VERS MIDI, LISBETH SALANDER alluma son iBook et ouvrit le programme de courriel Eudora. Elle ne tapa qu'une seule ligne éloquente :

[T'as le temps ?]

Elle signa Wasp et envoya son mail à l'adresse Plague_xyz_666@hotmail.com. Par précaution, elle passa par le programme de cryptage PGP.

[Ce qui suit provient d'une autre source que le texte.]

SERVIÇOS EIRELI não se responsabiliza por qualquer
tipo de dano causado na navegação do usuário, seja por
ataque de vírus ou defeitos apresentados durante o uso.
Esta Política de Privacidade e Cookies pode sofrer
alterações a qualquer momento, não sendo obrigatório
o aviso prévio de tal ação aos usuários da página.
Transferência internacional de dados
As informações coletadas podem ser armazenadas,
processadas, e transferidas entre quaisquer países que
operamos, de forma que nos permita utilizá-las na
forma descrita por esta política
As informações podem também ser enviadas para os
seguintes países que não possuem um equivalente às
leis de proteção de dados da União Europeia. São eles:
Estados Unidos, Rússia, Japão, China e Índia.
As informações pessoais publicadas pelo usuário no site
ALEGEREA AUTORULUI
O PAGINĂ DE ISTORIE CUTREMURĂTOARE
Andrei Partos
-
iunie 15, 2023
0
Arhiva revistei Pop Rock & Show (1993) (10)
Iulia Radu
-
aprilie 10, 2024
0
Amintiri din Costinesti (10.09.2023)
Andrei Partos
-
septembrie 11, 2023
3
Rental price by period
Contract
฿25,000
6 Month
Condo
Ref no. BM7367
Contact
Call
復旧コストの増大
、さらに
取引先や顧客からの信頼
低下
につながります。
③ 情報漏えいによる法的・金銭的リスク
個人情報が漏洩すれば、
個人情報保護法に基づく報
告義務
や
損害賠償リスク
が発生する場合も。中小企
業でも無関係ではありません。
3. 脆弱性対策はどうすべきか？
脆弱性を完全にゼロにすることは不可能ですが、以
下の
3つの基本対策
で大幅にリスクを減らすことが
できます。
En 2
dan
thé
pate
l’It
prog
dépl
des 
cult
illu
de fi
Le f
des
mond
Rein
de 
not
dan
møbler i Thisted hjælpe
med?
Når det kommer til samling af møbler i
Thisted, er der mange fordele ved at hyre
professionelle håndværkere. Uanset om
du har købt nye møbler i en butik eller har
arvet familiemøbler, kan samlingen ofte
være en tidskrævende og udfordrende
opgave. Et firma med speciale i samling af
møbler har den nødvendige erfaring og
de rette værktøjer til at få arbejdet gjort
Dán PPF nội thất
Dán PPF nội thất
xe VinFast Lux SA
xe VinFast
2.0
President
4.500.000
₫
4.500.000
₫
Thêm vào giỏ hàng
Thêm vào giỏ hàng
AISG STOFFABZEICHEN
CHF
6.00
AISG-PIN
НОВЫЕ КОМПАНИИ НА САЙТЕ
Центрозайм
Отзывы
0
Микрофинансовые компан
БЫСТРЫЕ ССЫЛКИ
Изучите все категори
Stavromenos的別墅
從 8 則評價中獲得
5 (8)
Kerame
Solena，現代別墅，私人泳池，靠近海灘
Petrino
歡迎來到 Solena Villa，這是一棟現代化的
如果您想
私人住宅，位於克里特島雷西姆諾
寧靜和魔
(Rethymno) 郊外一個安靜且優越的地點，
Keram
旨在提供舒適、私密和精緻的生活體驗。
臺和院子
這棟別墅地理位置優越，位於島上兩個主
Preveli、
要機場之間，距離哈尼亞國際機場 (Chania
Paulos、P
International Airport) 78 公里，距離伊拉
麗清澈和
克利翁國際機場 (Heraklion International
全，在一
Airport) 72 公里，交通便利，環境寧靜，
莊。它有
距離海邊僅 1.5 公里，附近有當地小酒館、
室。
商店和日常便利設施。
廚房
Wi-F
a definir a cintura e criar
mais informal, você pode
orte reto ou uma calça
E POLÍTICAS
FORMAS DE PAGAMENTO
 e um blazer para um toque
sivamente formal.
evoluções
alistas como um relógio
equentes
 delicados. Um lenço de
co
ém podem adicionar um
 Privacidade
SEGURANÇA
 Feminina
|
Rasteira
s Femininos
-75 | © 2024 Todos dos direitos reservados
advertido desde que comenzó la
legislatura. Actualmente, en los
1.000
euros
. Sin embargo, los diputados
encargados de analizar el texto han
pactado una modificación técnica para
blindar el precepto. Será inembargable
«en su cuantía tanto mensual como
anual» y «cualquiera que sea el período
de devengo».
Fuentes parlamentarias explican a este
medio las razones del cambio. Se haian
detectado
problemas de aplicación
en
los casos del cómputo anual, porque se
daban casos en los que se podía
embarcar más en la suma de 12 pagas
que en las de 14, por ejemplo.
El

Ensuite, elle enfila un jean noir, de grosses chaussures d'hiver, un col roulé chaud, un parka de marin sombre et des gants, un bonnet et un foulard du même jaune pâle. Elle ôta les anneaux de ses sourcils et de la narine, mit un rouge à lèvres rose pâle et s'examina dans le miroir de la salle de bains. Elle ressemblait à n'importe quel promeneur du dimanche et elle estimait que sa tenue était un camouflage de combat honnête pour une expédition derrière les lignes ennemies. Elle prit le métro de Zinkensdamm à Östermalmstorg, puis se dirigea à pied vers Strandvägen. Elle marcha dans l'allée centrale tout en lisant les numéros sur les immeubles. Presque arrivée au pont de Djurgården, elle s'arrêta et contempla la porte qu'elle cherchait. Elle traversa la rue et attendit à quelques mètres de l'entrée.

Elle constata que la plupart des gens qui se promenaient par ce temps frais du lendemain de Noël marchaient sur le quai, et que seules quelques rares personnes utilisaient le trottoir devant les immeubles.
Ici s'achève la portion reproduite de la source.